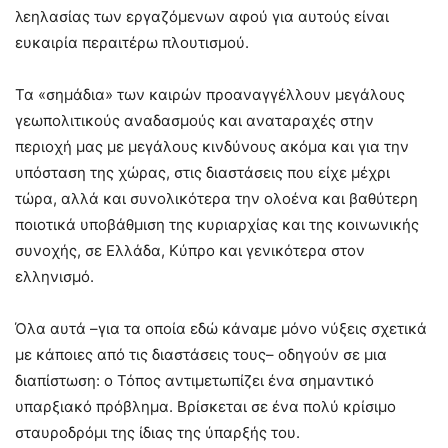
λεηλασίας των εργαζόμενων αφού για αυτούς είναι
ευκαιρία περαιτέρω πλουτισμού.
Τα «σημάδια» των καιρών προαναγγέλλουν μεγάλους
γεωπολιτικούς αναδασμούς και αναταραχές στην
περιοχή μας με μεγάλους κινδύνους ακόμα και για την
υπόσταση της χώρας, στις διαστάσεις που είχε μέχρι
τώρα, αλλά και συνολικότερα την ολοένα και βαθύτερη
ποιοτικά υποβάθμιση της κυριαρχίας και της κοινωνικής
συνοχής, σε Ελλάδα, Κύπρο και γενικότερα στον
ελληνισμό.
Όλα αυτά –για τα οποία εδώ κάναμε μόνο νύξεις σχετικά
με κάποιες από τις διαστάσεις τους– οδηγούν σε μια
διαπίστωση: ο Τόπος αντιμετωπίζει ένα σημαντικό
υπαρξιακό πρόβλημα. Βρίσκεται σε ένα πολύ κρίσιμο
σταυροδρόμι της ίδιας της ύπαρξής του.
____________
- _The task_
The word to find is "διαστάσεις". Copy every line of the records that holds it.

- _Solution to this problem_
υπόσταση της χώρας, στις διαστάσεις που είχε μέχρι
με κάποιες από τις διαστάσεις τους– οδηγούν σε μια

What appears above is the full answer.